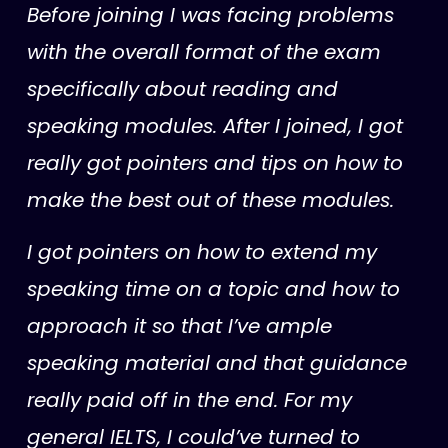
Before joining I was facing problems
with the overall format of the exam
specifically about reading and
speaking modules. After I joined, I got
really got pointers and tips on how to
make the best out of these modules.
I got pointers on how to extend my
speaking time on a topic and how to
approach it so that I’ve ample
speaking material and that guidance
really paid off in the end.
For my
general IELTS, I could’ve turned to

...

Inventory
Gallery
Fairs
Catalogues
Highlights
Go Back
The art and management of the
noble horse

==

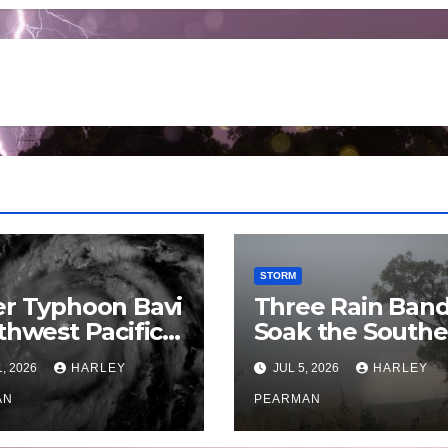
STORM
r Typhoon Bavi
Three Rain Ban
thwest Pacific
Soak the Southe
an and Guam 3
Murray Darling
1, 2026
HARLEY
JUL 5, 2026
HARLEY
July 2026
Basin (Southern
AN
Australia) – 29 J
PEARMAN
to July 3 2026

**Aim of the exercise:** Within the listing above, the range opens at the line with "approach it so that I’ve ample" and closes at the line with "general IELTS, I could’ve turned to". Reproduce exactly the lines of that range, including both ends.

**Completed task:**
approach it so that I’ve ample
speaking material and that guidance
really paid off in the end.
For my
general IELTS, I could’ve turned to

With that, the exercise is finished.